Data to use:
= = =

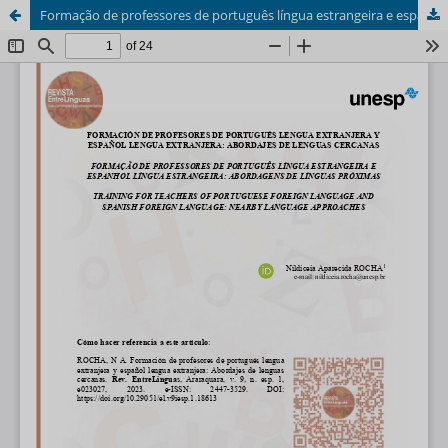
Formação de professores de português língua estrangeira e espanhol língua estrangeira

= = =

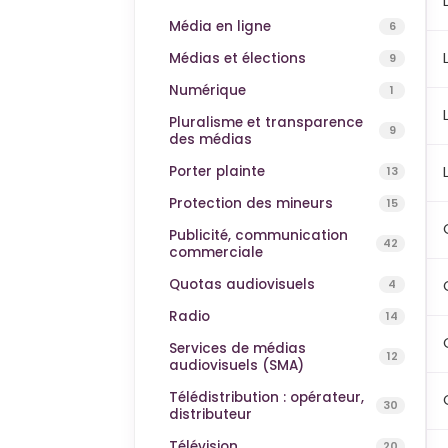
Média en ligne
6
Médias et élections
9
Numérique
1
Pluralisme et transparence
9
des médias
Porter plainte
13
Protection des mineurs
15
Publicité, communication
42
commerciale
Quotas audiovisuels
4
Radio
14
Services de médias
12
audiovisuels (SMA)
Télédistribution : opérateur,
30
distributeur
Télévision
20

= = =

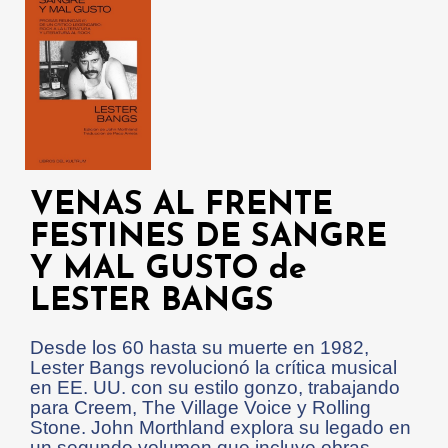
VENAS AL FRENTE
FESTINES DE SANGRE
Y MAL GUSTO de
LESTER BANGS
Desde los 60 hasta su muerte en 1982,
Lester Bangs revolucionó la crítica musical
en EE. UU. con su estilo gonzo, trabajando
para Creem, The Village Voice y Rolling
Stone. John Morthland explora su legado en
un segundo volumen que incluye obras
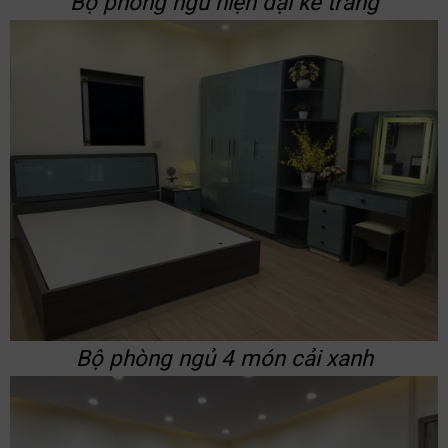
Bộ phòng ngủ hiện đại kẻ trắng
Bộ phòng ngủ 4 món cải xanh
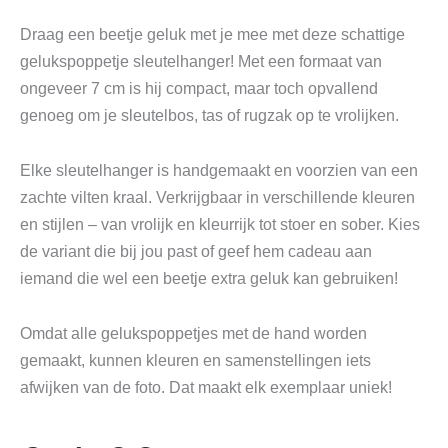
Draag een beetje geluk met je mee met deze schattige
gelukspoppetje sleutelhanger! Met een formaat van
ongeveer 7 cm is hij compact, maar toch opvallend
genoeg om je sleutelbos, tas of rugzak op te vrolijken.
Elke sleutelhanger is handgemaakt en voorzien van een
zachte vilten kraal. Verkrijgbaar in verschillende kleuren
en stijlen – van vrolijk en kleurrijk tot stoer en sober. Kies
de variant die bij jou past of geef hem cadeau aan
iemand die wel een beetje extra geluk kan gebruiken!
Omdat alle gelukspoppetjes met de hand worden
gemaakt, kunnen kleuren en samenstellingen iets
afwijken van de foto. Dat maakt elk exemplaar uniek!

= = =

Required work: Line for line, output the entries above from the line with "en EE. UU. con su estilo gonzo, trabajando" to the line with "de variant die", both included, and nothing more. Skip pictures.

Result:
en EE. UU. con su estilo gonzo, trabajando
para Creem, The Village Voice y Rolling
Stone. John Morthland explora su legado en
un segundo volumen que incluye obras
Bộ phòng ngủ hiện đại kẻ trắng
Bộ phòng ngủ 4 món cải xanh
Draag een beetje geluk met je mee met deze schattige
gelukspoppetje sleutelhanger! Met een formaat van
ongeveer 7 cm is hij compact, maar toch opvallend
genoeg om je sleutelbos, tas of rugzak op te vrolijken.
Elke sleutelhanger is handgemaakt en voorzien van een
zachte vilten kraal. Verkrijgbaar in verschillende kleuren
en stijlen – van vrolijk en kleurrijk tot stoer en sober. Kies
de variant die bij jou past of geef hem cadeau aan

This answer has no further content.